Metro-East Living

Last call for Stag on tap? Amid rumors, Belleville still pours its ‘local legend’

Belleville Historical Society President Larry Betz holds up an antique bottle of Stag Beer at the society’s museum on Monday, March 2, 2026, in Belleville.
Belleville Historical Society President Larry Betz holds up an antique bottle of Stag Beer at the society’s museum on Monday, March 2, 2026, in Belleville. Brian Munoz

Dakin Vencil and Kari Molloy celebrated their wedding with Stag beer.

“Instead of flower girls, we had beer boys,” Vencil said. “It’s like, dead quiet, and then you just hear ‘CRACK!’ while our officiant is talking. So Stag is pretty important.”

But recently, the couple found themselves drinking Stag at a funeral.

Vencil and Molloy were two of dozens of mourners who packed sardine-dense into the Crow’s Nest bar in Maplewood on a Friday night in February. The occasion: a funeral for kegs of Stag, the classic American lager with deep roots in St. Louis and the Metro East.

Crow’s Nest owner Eliza Coriell decided to throw the Stag funeral after the bar’s beverage distributor said the company would no longer be producing the kegs.

“He actually came and met with us in person to let us know that they had, in fact, already stopped kegging Stag,” said Coriell, who added that the beer has been the bar’s No. 1 seller for 15 years. “My first thought was utter denial. ‘This can’t really be true. We’ll just keep selling it. It’ll be fine.’”

After the news sank in, Coriell and her staff decided to send Stag kegs off with a bang — a true “Stag party,” with giveaways, custom T-shirts and pints and pints of the light golden beverage.

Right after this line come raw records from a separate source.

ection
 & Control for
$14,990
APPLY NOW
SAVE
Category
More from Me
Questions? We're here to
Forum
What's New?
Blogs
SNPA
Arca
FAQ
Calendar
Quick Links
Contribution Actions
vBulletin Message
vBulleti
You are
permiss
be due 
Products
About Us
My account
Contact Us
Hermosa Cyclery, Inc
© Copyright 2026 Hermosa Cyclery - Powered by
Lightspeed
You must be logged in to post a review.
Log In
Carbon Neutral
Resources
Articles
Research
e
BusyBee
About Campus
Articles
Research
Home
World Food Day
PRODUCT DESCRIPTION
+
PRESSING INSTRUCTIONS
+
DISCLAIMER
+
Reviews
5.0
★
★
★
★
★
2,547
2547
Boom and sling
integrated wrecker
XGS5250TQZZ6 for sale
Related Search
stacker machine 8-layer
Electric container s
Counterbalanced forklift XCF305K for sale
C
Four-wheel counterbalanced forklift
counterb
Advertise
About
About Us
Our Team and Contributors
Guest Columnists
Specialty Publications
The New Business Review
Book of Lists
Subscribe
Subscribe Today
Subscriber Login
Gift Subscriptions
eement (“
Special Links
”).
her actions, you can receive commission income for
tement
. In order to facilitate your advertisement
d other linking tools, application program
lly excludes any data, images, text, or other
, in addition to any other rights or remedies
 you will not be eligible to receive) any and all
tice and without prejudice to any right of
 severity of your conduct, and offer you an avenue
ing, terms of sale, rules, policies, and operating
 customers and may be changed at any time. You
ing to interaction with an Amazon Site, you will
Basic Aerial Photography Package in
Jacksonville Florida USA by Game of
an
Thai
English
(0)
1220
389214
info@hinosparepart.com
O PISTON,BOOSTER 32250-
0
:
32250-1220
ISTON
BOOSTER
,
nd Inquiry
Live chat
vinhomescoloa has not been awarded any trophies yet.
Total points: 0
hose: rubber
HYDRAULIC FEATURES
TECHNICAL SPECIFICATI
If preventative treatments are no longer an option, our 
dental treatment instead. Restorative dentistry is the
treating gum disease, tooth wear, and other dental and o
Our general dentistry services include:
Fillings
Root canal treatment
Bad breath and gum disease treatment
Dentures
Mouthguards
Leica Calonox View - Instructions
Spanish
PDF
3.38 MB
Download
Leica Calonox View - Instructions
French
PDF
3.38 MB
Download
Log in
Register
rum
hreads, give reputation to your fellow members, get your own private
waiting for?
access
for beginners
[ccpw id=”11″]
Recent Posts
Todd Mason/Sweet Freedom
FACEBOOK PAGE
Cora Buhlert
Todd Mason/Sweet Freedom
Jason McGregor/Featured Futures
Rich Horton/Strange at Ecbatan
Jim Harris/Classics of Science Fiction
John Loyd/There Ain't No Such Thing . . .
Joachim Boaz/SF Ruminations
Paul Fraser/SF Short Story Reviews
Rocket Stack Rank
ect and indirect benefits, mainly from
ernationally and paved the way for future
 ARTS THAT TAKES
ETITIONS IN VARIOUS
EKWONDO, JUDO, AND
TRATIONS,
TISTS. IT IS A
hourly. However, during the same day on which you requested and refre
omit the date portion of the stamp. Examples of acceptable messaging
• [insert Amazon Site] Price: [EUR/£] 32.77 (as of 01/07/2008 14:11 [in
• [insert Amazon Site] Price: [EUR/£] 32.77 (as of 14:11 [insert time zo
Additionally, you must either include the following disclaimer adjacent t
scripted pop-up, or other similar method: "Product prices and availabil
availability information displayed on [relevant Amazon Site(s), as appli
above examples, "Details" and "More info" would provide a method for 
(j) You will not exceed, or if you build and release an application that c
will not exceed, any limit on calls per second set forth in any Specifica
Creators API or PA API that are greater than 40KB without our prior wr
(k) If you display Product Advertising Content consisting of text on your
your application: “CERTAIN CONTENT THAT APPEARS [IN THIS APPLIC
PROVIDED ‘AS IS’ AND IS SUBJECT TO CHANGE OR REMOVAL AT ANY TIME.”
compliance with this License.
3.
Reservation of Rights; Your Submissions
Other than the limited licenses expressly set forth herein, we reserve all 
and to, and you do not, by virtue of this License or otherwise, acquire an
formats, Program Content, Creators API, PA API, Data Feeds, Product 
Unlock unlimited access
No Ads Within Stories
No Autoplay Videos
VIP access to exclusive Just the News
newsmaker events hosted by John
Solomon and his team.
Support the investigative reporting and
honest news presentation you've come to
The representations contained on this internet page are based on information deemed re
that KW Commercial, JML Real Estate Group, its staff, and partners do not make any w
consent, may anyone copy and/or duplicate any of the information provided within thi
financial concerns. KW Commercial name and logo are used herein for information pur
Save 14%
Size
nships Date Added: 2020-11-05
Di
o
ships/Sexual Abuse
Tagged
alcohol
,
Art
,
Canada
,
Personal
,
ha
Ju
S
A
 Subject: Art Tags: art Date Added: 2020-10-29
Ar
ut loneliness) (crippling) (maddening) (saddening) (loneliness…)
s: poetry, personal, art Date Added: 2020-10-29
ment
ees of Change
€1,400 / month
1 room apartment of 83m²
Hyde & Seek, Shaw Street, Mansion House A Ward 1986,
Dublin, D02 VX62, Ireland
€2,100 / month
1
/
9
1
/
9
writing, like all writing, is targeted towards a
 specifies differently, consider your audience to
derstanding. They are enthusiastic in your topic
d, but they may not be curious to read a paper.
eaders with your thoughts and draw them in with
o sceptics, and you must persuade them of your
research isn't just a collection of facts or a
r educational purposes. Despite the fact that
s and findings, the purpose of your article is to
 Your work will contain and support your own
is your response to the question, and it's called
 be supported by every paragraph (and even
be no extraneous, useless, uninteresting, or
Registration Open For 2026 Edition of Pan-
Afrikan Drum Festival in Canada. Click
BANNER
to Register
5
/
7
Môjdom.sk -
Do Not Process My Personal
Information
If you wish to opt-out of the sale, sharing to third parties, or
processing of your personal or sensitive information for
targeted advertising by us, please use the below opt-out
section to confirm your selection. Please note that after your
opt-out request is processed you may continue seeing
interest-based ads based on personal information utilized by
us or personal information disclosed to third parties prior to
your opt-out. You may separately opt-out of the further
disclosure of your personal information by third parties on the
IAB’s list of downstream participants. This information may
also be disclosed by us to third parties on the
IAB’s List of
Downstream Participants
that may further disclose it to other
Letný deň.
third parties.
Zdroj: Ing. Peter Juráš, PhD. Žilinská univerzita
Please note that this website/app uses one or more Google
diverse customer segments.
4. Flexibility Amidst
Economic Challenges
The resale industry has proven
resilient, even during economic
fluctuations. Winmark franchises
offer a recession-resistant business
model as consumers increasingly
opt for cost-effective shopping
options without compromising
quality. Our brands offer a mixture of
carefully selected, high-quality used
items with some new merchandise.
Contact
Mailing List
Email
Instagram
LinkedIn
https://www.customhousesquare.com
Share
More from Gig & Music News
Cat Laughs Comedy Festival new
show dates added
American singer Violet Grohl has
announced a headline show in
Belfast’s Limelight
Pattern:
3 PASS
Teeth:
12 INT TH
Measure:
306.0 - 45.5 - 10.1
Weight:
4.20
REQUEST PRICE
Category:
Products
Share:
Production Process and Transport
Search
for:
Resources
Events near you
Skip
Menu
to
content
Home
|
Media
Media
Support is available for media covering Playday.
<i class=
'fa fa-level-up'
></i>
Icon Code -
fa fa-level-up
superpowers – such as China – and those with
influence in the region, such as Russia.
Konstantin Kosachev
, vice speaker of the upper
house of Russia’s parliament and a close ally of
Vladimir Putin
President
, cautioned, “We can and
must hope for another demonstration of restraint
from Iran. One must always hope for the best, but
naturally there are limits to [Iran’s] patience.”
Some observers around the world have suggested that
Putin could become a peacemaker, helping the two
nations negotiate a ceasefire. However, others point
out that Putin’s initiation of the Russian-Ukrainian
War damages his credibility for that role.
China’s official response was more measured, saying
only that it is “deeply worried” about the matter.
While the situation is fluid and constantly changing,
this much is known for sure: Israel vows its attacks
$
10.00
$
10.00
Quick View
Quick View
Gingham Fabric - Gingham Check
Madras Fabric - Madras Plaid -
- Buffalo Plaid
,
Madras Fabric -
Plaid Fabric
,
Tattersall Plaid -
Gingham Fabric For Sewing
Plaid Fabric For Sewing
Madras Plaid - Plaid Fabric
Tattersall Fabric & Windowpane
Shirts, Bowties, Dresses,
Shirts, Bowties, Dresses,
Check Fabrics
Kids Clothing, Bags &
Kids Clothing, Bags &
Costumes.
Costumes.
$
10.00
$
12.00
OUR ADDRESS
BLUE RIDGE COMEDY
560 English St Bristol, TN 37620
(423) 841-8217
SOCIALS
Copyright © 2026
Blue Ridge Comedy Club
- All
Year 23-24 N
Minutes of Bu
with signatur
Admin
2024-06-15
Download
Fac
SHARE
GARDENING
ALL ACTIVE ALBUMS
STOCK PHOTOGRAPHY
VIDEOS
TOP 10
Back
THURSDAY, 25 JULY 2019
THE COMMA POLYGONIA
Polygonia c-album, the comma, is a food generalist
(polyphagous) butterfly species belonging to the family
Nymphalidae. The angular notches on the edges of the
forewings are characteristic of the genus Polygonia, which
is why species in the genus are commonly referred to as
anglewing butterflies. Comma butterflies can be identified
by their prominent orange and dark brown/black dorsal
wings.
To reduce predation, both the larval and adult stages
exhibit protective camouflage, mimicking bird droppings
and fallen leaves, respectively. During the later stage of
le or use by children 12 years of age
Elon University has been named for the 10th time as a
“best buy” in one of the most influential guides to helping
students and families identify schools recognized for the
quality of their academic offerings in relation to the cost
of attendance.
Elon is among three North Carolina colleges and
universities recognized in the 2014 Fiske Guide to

Kegs of Stag Beer sit a refrigerator at The Crow’s Nest on Friday, Feb. 27, 2026, in Maplewood. Rumors have swirled around the beer no longer being sold in kegs, instead option for bottle and can sales.
Kegs of Stag Beer sit a refrigerator at The Crow’s Nest on Friday, Feb. 27, 2026, in Maplewood. Rumors have swirled around the beer no longer being sold in kegs, instead option for bottle and can sales. Brian Munoz

The night of the funeral, the Crow’s Nest ran through five kegs of Stag — roughly 600 pints — she said. The bar has about seven kegs left. After that, Crow’s Nest customers will only be able to get the beer in cans and bottles.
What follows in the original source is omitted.